I looked at the fence, walked around to check the torn roots of the tree, walked into the middle of the canopy spread gracefully across the lawn, and finally wondered whether any of the sheep had taken the opportunity to escape. No, the tree was too intimidating lying on its side for any free-for-all dash to the grass.

And, that was it. There was nothing to do about it. The tree was way too large to set upright again, at least with any of our equipment. It had only taken out a rhododendron in the flower bed and a fence that could be repaired. We had lost another King a year prior that had managed to take the top off an adjacent tree as it fell to the ground, making a huge mess and reducing our apple harvest by half.

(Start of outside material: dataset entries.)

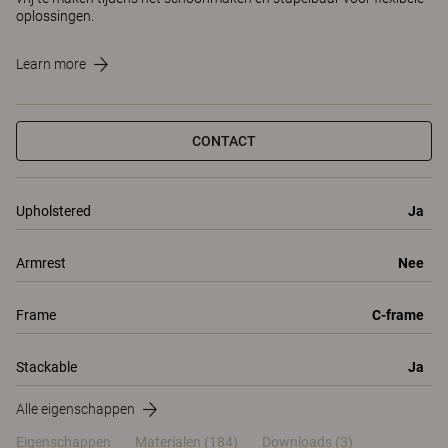
oplossingen.
Learn more
CONTACT
Upholstered
Ja
Armrest
Nee
Frame
C-frame
Stackable
Ja
Alle eigenschappen
Eigenschappen
Materialen
(184)
Downloads (3)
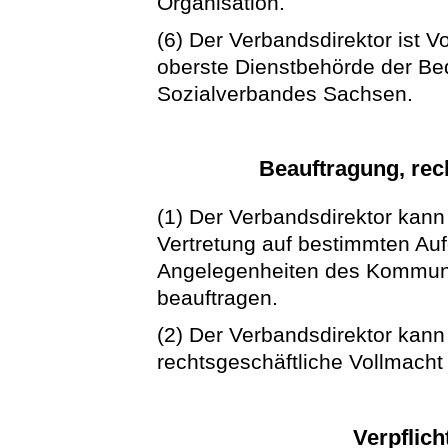
Organisation.
(6) Der Verbandsdirektor ist V
oberste Dienstbehörde der B
Sozialverbandes Sachsen.
Beauftragung, rec
(1) Der Verbandsdirektor kann
Vertretung auf bestimmten Au
Angelegenheiten des Kommun
beauftragen.
(2) Der Verbandsdirektor kann
rechtsgeschäftliche Vollmacht 
Verpflic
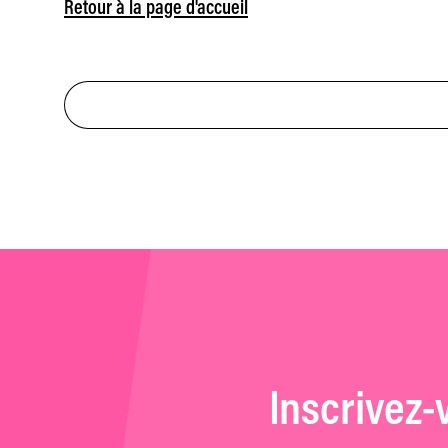
Retour à la page d'accueil
Inscrivez-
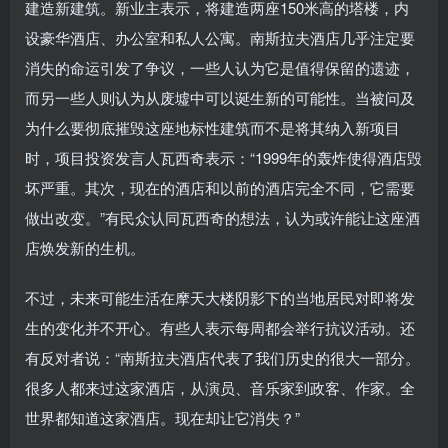
建造新建筑。新业主表示，将建造两座150米高的塔楼，内
设豪华酒店、办公室和私人公寓。南斯拉夫酒店几乎注定要
消失的命运引发了争议，一些人认为它是值得保留的遗迹，
而另一些人则认为从废墟中可以诞生新的可能性。当被问及
为什么要彻底摧毁这座地标性建筑而不是将其纳入新项目
时，项目投资发言人瓦西奇表示：“1999年的轰炸使得酒店毁
坏严重。其次，现在的酒店和以前的酒店完全不同，它需要
做出改变。”有民众认同瓦西奇的想法，认为或许能让这座酒
店焕发新的生机。
不过，未来可能生活在摩天大楼阴影下的当地居民对即将发
生的变化并不开心。有些人表示每周都会举行抗议活动。还
有反对者说：“南斯拉夫酒店代表了我们历史的很大一部分。
很多人都来过这家酒店，从演员、音乐家到政客、作家。全
世界都知道这家酒店。现在却让它消失？”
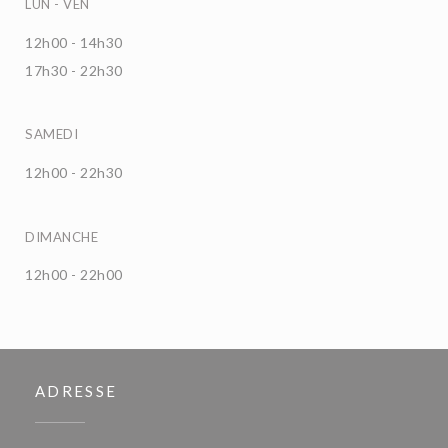
LUN
-
VEN
12h00 - 14h30
17h30 - 22h30
SAMEDI
12h00 - 22h30
DIMANCHE
12h00 - 22h00
ADRESSE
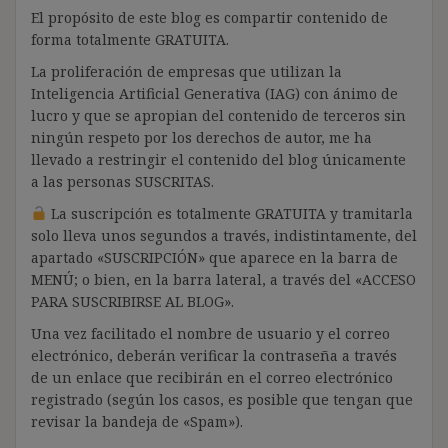
El propósito de este blog es compartir contenido de
forma totalmente GRATUITA.
La proliferación de empresas que utilizan la
Inteligencia Artificial Generativa (IAG) con ánimo de
lucro y que se apropian del contenido de terceros sin
ningún respeto por los derechos de autor, me ha
llevado a restringir el contenido del blog únicamente
a las personas SUSCRITAS.
La suscripción es totalmente GRATUITA y tramitarla
solo lleva unos segundos a través, indistintamente, del
apartado «SUSCRIPCIÓN» que aparece en la barra de
MENÚ; o bien, en la barra lateral, a través del «ACCESO
PARA SUSCRIBIRSE AL BLOG».
Una vez facilitado el nombre de usuario y el correo
electrónico, deberán verificar la contraseña a través
de un enlace que recibirán en el correo electrónico
registrado (según los casos, es posible que tengan que
revisar la bandeja de «Spam»).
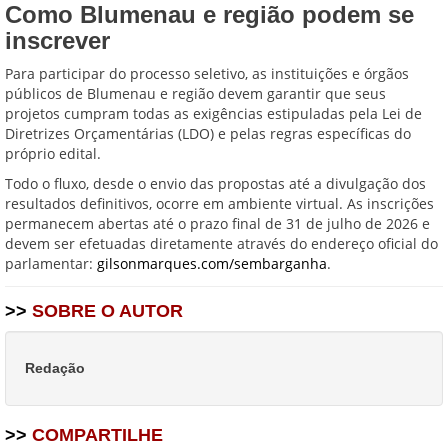
Como Blumenau e região podem se
inscrever
Para participar do processo seletivo, as instituições e órgãos
públicos de Blumenau e região devem garantir que seus
projetos cumpram todas as exigências estipuladas pela Lei de
Diretrizes Orçamentárias (LDO) e pelas regras específicas do
próprio edital.
Todo o fluxo, desde o envio das propostas até a divulgação dos
resultados definitivos, ocorre em ambiente virtual. As inscrições
permanecem abertas até o prazo final de 31 de julho de 2026 e
devem ser efetuadas diretamente através do endereço oficial do
parlamentar:
gilsonmarques.com/sembarganha
.
>>
SOBRE O AUTOR
Redação
>>
COMPARTILHE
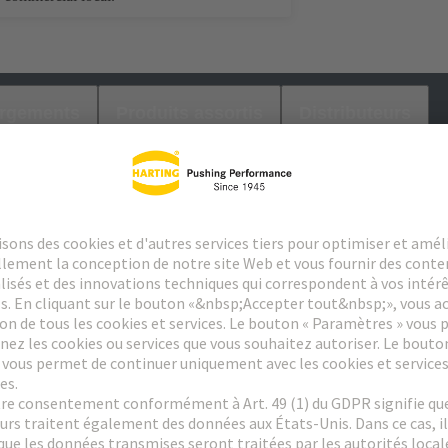
argements
Produits assortis
Distributeurs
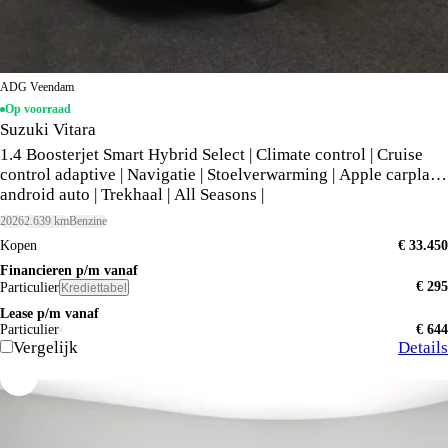
ADG Veendam
Op voorraad
Suzuki Vitara
1.4 Boosterjet Smart Hybrid Select | Climate control | Cruise
control adaptive | Navigatie | Stoelverwarming | Apple carplay,
android auto | Trekhaal | All Seasons |
2026
2.639 km
Benzine
Kopen
€ 33.450
Financieren p/m vanaf
€ 295
Particulier
Krediettabel
Lease p/m vanaf
Particulier
€ 644
Vergelijk
Details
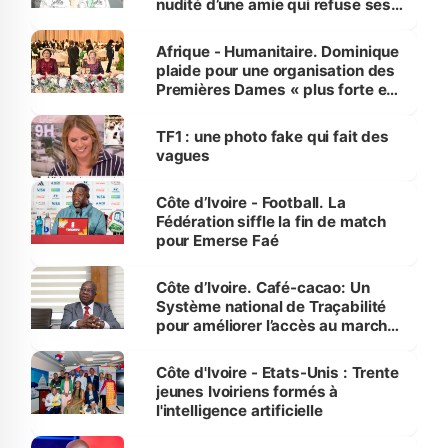
nudité d’une amie qui refuse ses
avances
Afrique - Humanitaire. Dominique
plaide pour une organisation des
Premières Dames « plus forte et
influente, dont l'impact s'affirme
sur la scène internationale »
TF1 : une photo fake qui fait des
vagues
Côte d’Ivoire - Football. La
Fédération siffle la fin de match
pour Emerse Faé
Côte d’Ivoire. Café-cacao: Un
Système national de Traçabilité
pour améliorer l’accès au marché
international
Côte d'Ivoire - Etats-Unis : Trente
jeunes Ivoiriens formés à
l'intelligence artificielle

That evening, I showed farmer-woodsman Greg the tree when he came home from work. Soon enough he tackled the behemoth with his chain saw and within a weekend the tree was cut up and gone to the wood pile and the burn pile. Of course we are in our no-burn season so the burn pile is the current eye-sore. We won't be able to see past it until mid-November, at least, when the rains start again in earnest, and the fire department relaxes about folks setting the mountains alight.

This tree produced a lot of apples over its lifetime and also a lot of shade in the summer. With two large trees and the top of a third gone in two years, I wonder what our orchard will look like in years to come. It is probably time to be the next old timers referred to years hence. We need to plant some new trees of our own.

Which gets me to thinking: the people who live here come and go faster than the trees they plant. I always point out the multi-trunked cedar planted by the old timers when they were little boys - which would make the tree over 100 years old. There is the Monkey Puzzle tree Gisela put in maybe thirty years ago, and the kiwi she trellised to climb up to her son's bedroom window (I'm darned if I can remember why).

Soon, there will be trees we have chosen - to propagate, to harvest, to hold the stories of who we are and what we eat. And surely someday we will be referred to as the old-timers who lived and worked this farm and who, one day, maybe for no reason other than age and gravity, fell over to make room for the next generation. (While I hope this is many years hence, it's not a bad metaphor for the passing of time and the celebration of yet another birthday!)



Photos: I took these shots of our apple tree to show how big it was because, once cut up and gone, it's hard to remember.